Hacker News new | past | comments | ask | show | jobs | submit login
SafeGPT: New tool to detect LLMs' hallucinations, biases and privacy issues (giskard.ai)
114 points by Googleton on April 21, 2023 | hide | past | favorite | 82 comments



Looks a bit like snakeoil to me. A lot of companies now spinning up simple demos with opaque backends, making huge claims they’ve solved X hard problem for/with AI, then saying “trust us” and “join our waitlist” without hard details or facts to show for it. If you could detect hallucinations/biases etc that easily, don’t you think OpenAI would’ve worked on something like this?


> don’t you think OpenAI would’ve worked on something like this?

Along this line of thought: was it a massive oversight for them to not train the model to say "math detected, let me pass that to a solver" instead of trying to guess what token should come next in a math problem?


There's a million categories of problem you could ask an LLM to try to solve. You'd need a million solvers…


This seems like a pretty good thing. The model’s ability to detect _which_ solver to use is the killer feature.


Why is that a killer feature? Humans are quite good at asking different people different questions. If I need to do a simple math problem I'll just prefix "calculate" and pop it into Google, whereas if I want an intro to a named thing I'll prefix "wikipedia". That's not hard.

GPT is quite useful, but not because it solves the problem of "I don't know where the question I have is answerable by a calculator"


you mean huggingGPT?


If you used some sort of plugin system, you could just make a solver for your specific task and drop it in. Doesn't ChatGPT Plus do this now?


It's behind a waitlist.


OpenAI plugins can connect with a growing number of things. Zapier is one, which is already several thousand functions.


Can you give some example recipes?


Most obvious one is Wolfram, it passes most math to Wolfram


They are solving that with plugins now.


I think part of the problem is that it's technically correct to say "my product does X" even if it does X extremely poorly. I'm not sure if this can be changed because any line for "does-X vs does-not-adequately-do-X" is going to necessarily be subjective.
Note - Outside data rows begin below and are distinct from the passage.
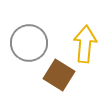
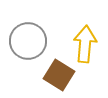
gray circle: moved 1 px left, 2 px up
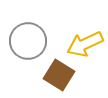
yellow arrow: rotated 120 degrees counterclockwise
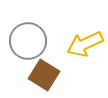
brown square: moved 15 px left
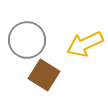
gray circle: moved 1 px left, 1 px up
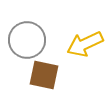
brown square: rotated 20 degrees counterclockwise
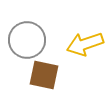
yellow arrow: rotated 6 degrees clockwise
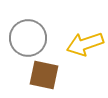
gray circle: moved 1 px right, 2 px up
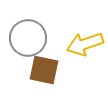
brown square: moved 5 px up
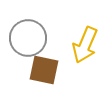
yellow arrow: moved 1 px down; rotated 48 degrees counterclockwise
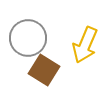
brown square: rotated 20 degrees clockwise
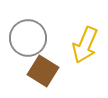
brown square: moved 1 px left, 1 px down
So personally I think the problem is that people see "this product does X" and interpret that to mean that it does X well. I don't think it's necessarily bad that we're seeing an explosion of AI tools that are a bit underwhelming if people understood it as such -- we're on, after all, a site with a heavy startup focus and saying "your product doesn't do everything that I want" is a bit antithetical to that.

But yeah specifically for this one there are arguments that "X is not even possible, especially not with this approach" so it's a bit more egregious.
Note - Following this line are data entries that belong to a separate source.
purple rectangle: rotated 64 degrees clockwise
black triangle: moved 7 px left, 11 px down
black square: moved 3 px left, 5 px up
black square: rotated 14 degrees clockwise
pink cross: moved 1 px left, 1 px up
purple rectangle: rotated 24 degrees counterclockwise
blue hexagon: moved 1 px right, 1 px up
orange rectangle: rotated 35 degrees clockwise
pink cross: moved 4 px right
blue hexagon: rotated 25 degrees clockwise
This isn't new it's just more obvious with this tech. Every sales team at nearly every company has been performing this dance for like hundreds of years.


AI is the new crypto (though with more substance). Attracts many of the same self obsessed snake oil selling characters though.


True. I imagine many crypto startups have desperately pivoted to AI with their last gasp of cash given the recent blowup.


In this area, if there's not a public demo and the results aren't verifiable, then it's not worth paying attention to.


It's good to have third parties (apart from Open AI) that assess the quality of Open AI results. It's the way audits work, it has to be independent... Also, third parties are essential to compare the results from ChatGPT with the results of other LLMs. These are important checks to assess the robustness of OpenAI results!


I can't help but notice your accounts only activity before this post was praising another giskard.ai submission a few months ago. Anything you'd like to disclose?


You should assume everything posted on the internet has an ulterior motive. Relying on disclosures simply allows actual bad actors to avoid scrutiny.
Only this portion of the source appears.